Regression to the Mean

• Analytics Blog

LAST UPDATED

Nov 1, 2019

Fooled by randomness? Revisiting coaching changes in professional golf

- November 1, 2019

In an earlier blog post we did what could be considered a descriptive analysis of 39 golfers who made coaching changes since 2004. While there was certainly a lot of idiosyncratic variation in a given golfer's performance before and after their coaching switch, in the aggregate we saw that performance declined leading up to the switch and improved after it, with the average decline and subsequent improvement roughly offsetting each other.
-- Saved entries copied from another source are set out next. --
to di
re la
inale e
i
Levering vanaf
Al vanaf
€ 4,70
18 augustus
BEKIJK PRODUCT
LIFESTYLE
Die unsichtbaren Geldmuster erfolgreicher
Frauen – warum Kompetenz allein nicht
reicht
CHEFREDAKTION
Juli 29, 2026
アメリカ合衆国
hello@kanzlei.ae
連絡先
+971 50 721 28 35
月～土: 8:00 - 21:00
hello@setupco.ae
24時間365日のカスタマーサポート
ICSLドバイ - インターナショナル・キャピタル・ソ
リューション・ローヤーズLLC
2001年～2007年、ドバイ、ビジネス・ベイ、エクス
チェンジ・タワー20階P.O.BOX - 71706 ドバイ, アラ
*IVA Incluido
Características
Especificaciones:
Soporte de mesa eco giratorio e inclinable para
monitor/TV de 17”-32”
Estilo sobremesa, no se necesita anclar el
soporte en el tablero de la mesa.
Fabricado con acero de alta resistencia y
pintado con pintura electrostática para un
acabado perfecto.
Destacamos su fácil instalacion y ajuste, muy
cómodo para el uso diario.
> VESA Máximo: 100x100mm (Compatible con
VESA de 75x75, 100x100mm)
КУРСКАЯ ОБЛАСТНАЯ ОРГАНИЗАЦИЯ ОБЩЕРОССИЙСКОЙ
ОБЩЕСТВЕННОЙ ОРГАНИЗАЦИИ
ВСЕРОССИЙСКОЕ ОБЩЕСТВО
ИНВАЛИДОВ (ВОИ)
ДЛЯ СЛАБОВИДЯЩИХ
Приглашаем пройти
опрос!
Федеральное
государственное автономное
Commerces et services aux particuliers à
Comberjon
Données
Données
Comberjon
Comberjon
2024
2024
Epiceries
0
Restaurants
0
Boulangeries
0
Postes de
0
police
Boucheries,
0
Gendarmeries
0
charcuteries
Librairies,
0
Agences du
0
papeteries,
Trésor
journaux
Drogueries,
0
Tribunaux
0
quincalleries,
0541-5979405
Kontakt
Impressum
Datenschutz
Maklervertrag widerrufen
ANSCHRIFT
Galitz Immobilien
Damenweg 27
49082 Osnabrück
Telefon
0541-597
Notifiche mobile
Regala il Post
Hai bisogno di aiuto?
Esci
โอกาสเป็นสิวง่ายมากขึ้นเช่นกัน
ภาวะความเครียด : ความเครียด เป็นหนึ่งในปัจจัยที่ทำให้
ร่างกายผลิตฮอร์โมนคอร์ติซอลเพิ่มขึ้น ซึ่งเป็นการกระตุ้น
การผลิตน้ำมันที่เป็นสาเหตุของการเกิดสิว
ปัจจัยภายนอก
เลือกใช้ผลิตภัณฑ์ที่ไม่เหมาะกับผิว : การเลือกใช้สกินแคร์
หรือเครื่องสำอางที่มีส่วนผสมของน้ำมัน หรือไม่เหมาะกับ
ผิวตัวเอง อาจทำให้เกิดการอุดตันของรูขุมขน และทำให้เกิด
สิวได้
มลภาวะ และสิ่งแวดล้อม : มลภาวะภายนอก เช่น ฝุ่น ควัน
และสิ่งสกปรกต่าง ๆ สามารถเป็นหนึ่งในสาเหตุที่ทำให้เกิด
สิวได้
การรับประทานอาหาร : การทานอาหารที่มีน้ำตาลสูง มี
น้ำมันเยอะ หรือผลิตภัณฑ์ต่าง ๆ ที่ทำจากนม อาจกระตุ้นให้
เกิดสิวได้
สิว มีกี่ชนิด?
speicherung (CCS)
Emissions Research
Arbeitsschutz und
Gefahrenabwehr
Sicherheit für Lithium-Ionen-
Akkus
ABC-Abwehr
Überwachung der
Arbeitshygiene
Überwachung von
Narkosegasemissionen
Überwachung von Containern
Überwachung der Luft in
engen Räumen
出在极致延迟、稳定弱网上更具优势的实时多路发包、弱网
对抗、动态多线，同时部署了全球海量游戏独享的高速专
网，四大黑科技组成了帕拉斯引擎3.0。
In the original post we were uncritical of this result, suggesting that coaches "did help [their players] return to their 'pre-slump' level of play". In hindsight, it appears we may have been fooled by randomness to some degree, as this pattern can (perhaps) also be rationalized by a purely statistical phenomenon: regression to the mean.

According to Wikipedia, regression to the mean arises when more extreme measurements of a random variable tend to be less extreme when measured again. Hm, well what is a random variable? Again, according to Wikipedia, (informally) a random variable is a variable whose values depend on the outcomes of a random phenomenon. Okay, Wikipedia not being particularly helpful here. Let’s think of a random phenomenon as something that is, at least in part, unpredictable. Unpredictability can take many forms: tossing a coin and seeing which side lands facing up is an obvious example, but it can also simply reflect lack of information — if, instead of tossing the coin, you place it with Heads facing up underneath your hand, the variable “side of coin facing up” is not predictable to me (assuming I didn’t see how you placed the coin) even though it is a known quantity to you [1]. Climbing back up to where we began, a random variable is then some object whose value is, to some degree, unpredictable; regression to the mean is the observation that more extreme values of an unpredictable quantity tend to be followed by less extreme values.

Some examples may help illustrate the point. When rolling a fair die, the expected outcome is 3.5 (each outcome from 1 to 6 is equally likely to arise, and their average value is 3.5). Therefore, if you roll a 6, you can expect that the value of your next toss will be lower, while if you roll a 1 you can expect the value of your next toss to increase. This is regression to the mean in action. Similarly, in a simple model of professional golf scores, you could think of performance as equal to a fixed skill plus luck. Our expectation for a player’s score on any given day is equal to their skill level. As with the roll of a die, if we observe a performance below expectation (i.e. a player’s skill level) one day, then we can expect improvement (relative to that performance) the next. The opposite will also be true: performances above expectation will be followed by worse performances, on average. This provides a less interesting explanation for the common belief that “it is hard to follow up a great round with another good one” — really, this is mostly accounted for by regression to the mean.

So when can we expect regression to the mean to occur? The details are a bit technical , but roughly speaking, as long as the repeated measurements are not perfectly correlated, we will observe some regression to the mean. For an example with golf scores, this would require only that Jordan Spieth's scores are not perfectly correlated from one day to the next; if not, we will observe regression to the mean when comparing Spieth's performances on consecutive days [2].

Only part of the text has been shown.